§ **Brief**
Every line from the one with "пугавшего пневматическим пистолетом" to the one with "creux - N5-DS72-4", including those two, is to be copied exactly; all other lines of the entries below are left out.
(Beginning of Source data)
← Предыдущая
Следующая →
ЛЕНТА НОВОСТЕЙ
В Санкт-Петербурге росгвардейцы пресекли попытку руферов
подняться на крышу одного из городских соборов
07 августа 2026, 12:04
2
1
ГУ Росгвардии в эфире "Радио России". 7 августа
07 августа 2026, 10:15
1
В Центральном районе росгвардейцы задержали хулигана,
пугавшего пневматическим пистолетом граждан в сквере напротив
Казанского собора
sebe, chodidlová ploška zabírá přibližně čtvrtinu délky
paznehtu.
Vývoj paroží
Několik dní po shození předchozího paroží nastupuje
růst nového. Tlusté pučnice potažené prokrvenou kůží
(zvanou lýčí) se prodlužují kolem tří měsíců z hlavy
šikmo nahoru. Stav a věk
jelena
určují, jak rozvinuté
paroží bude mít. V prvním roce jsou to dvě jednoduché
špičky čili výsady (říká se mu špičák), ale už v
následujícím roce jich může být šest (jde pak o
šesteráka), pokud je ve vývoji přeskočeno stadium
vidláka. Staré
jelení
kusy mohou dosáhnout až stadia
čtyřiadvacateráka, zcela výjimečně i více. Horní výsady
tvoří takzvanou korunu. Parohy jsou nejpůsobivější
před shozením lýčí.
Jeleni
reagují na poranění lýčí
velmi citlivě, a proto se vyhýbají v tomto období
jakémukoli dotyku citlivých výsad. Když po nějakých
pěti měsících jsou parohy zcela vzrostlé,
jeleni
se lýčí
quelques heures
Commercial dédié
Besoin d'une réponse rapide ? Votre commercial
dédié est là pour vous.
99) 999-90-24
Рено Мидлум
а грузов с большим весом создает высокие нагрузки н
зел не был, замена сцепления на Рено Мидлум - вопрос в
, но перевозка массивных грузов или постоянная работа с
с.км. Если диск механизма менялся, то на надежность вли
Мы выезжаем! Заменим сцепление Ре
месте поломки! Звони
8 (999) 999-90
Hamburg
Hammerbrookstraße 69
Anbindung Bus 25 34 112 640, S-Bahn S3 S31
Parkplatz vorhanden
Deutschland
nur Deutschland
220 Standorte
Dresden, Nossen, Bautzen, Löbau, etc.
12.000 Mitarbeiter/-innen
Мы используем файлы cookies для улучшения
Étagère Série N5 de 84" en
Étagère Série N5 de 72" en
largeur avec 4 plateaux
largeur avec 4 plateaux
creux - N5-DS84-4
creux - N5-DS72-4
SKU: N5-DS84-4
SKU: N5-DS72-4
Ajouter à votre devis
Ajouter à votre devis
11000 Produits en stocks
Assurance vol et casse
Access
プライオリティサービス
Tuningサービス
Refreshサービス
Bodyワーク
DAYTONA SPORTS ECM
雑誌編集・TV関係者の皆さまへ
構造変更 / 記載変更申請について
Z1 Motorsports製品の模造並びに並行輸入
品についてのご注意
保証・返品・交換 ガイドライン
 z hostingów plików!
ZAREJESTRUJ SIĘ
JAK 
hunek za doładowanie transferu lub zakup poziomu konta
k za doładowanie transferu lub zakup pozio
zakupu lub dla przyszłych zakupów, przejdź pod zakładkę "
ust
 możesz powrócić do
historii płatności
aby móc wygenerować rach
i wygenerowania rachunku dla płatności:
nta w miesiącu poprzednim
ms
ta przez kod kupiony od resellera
(End of Source data)
§ **Result of this task**
пугавшего пневматическим пистолетом граждан в сквере напротив
Казанского собора
sebe, chodidlová ploška zabírá přibližně čtvrtinu délky
paznehtu.
Vývoj paroží
Několik dní po shození předchozího paroží nastupuje
růst nového. Tlusté pučnice potažené prokrvenou kůží
(zvanou lýčí) se prodlužují kolem tří měsíců z hlavy
šikmo nahoru. Stav a věk
jelena
určují, jak rozvinuté
paroží bude mít. V prvním roce jsou to dvě jednoduché
špičky čili výsady (říká se mu špičák), ale už v
následujícím roce jich může být šest (jde pak o
šesteráka), pokud je ve vývoji přeskočeno stadium
vidláka. Staré
jelení
kusy mohou dosáhnout až stadia
čtyřiadvacateráka, zcela výjimečně i více. Horní výsady
tvoří takzvanou korunu. Parohy jsou nejpůsobivější
před shozením lýčí.
Jeleni
reagují na poranění lýčí
velmi citlivě, a proto se vyhýbají v tomto období
jakémukoli dotyku citlivých výsad. Když po nějakých
pěti měsících jsou parohy zcela vzrostlé,
jeleni
se lýčí
quelques heures
Commercial dédié
Besoin d'une réponse rapide ? Votre commercial
dédié est là pour vous.
99) 999-90-24
Рено Мидлум
а грузов с большим весом создает высокие нагрузки н
зел не был, замена сцепления на Рено Мидлум - вопрос в
, но перевозка массивных грузов или постоянная работа с
с.км. Если диск механизма менялся, то на надежность вли
Мы выезжаем! Заменим сцепление Ре
месте поломки! Звони
8 (999) 999-90
Hamburg
Hammerbrookstraße 69
Anbindung Bus 25 34 112 640, S-Bahn S3 S31
Parkplatz vorhanden
Deutschland
nur Deutschland
220 Standorte
Dresden, Nossen, Bautzen, Löbau, etc.
12.000 Mitarbeiter/-innen
Мы используем файлы cookies для улучшения
Étagère Série N5 de 84" en
Étagère Série N5 de 72" en
largeur avec 4 plateaux
largeur avec 4 plateaux
creux - N5-DS84-4
creux - N5-DS72-4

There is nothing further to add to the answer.